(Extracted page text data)
┄┄┄┄┄┄

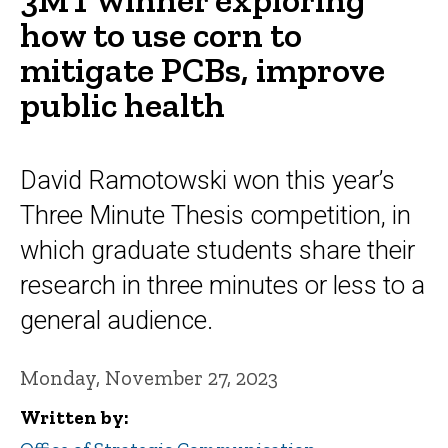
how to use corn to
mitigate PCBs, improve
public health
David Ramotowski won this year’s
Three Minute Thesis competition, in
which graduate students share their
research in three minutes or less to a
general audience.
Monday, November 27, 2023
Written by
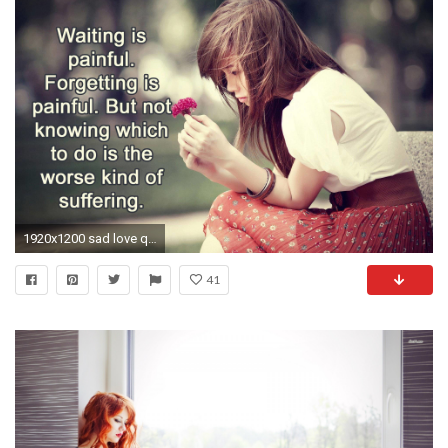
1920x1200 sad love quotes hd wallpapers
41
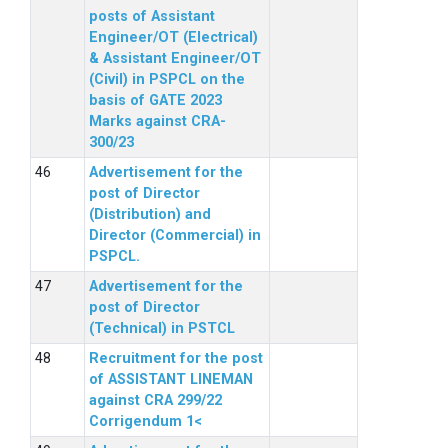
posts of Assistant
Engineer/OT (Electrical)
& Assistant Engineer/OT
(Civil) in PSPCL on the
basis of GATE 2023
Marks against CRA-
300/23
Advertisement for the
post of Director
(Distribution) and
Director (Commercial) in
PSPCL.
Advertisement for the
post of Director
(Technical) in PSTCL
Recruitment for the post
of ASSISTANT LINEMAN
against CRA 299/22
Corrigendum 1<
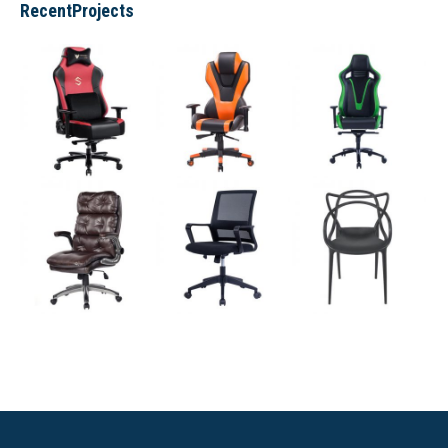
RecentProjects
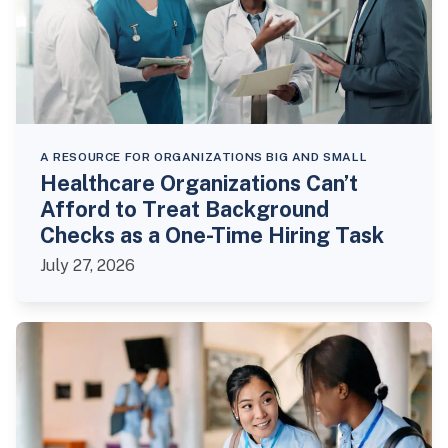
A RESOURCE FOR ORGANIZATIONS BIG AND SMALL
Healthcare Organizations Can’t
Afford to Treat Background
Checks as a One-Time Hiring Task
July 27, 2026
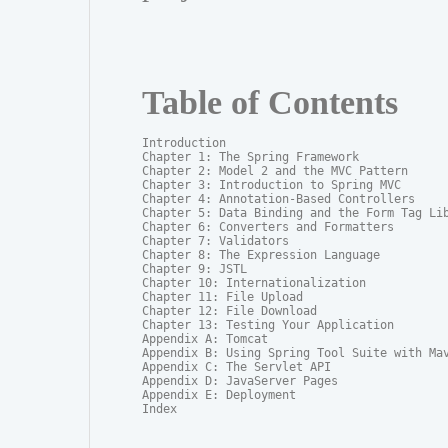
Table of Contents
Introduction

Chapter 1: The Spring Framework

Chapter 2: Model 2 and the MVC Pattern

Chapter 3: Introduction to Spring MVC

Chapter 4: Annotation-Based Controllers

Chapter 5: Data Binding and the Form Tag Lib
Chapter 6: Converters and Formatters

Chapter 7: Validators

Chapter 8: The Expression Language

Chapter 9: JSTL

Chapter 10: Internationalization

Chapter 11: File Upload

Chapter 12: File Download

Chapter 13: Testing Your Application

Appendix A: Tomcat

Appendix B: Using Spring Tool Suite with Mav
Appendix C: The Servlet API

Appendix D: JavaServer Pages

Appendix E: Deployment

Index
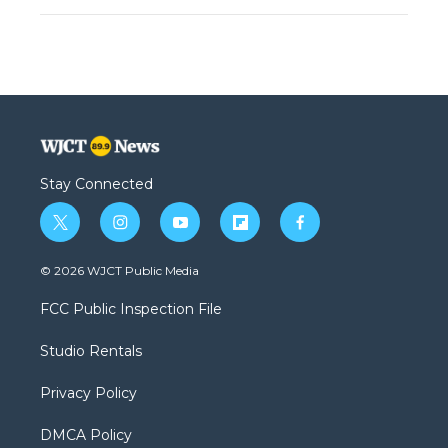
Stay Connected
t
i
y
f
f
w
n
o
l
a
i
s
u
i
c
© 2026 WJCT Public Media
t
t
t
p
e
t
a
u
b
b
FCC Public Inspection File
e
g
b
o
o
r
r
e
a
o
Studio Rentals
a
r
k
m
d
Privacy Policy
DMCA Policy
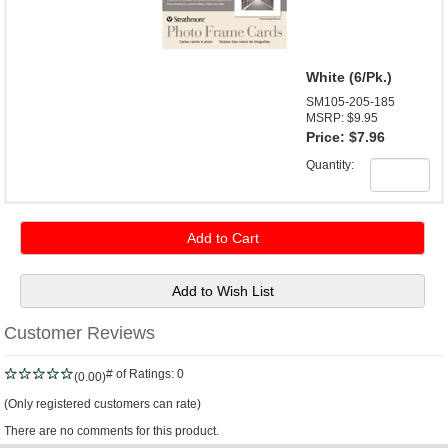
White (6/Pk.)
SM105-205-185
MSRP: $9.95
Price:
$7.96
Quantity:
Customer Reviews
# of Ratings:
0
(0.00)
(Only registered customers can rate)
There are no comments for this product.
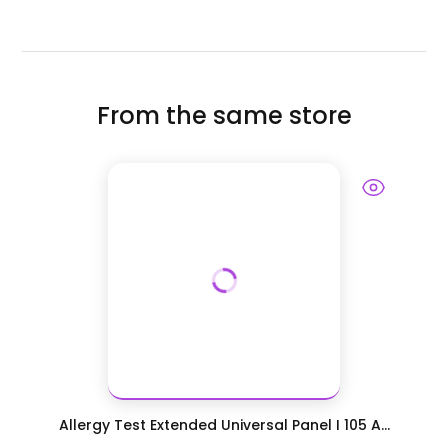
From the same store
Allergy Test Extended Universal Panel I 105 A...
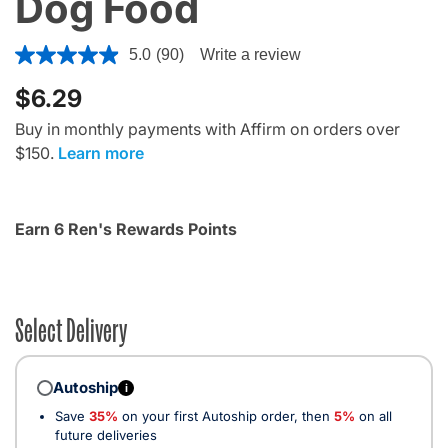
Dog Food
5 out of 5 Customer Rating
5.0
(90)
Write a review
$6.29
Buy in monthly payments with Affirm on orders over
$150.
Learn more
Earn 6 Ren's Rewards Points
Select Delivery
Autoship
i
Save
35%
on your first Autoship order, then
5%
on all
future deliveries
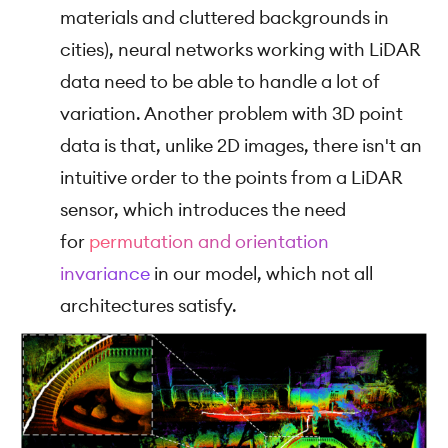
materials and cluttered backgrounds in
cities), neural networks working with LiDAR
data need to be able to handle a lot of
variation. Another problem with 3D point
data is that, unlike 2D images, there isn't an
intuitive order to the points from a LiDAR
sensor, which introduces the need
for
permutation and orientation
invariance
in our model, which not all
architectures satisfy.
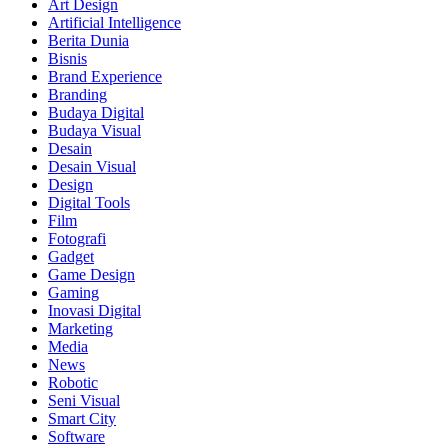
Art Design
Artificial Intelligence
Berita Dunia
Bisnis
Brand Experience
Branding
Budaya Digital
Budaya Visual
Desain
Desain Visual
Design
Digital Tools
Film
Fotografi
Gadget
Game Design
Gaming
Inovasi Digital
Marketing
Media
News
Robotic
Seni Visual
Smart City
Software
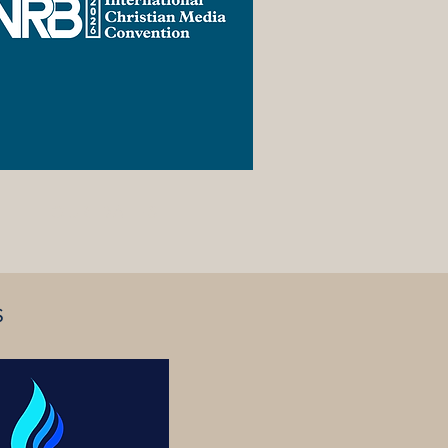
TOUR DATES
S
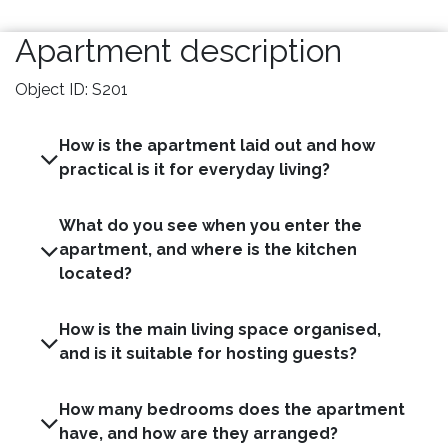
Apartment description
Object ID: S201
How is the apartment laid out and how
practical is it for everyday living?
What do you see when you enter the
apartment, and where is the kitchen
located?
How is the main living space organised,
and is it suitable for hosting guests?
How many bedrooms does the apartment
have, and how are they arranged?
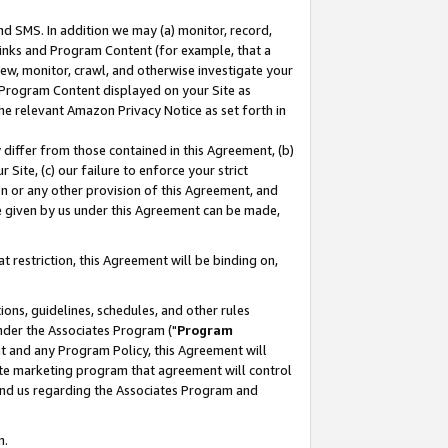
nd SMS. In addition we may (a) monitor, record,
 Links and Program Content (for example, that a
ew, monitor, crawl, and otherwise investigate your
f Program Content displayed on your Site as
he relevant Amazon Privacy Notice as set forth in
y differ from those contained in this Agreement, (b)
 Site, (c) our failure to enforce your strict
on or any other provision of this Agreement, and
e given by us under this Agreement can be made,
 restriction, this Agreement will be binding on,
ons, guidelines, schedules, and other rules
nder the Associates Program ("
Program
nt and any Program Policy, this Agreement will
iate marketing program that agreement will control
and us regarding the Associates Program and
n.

┄┄┄┄┄┄

§ Exercise brief: Which of the lines above hold the string "Policy"? Copy each one.

§ Answer to this problem:
Privacy Policy
DMCA Policy
nt and any Program Policy, this Agreement will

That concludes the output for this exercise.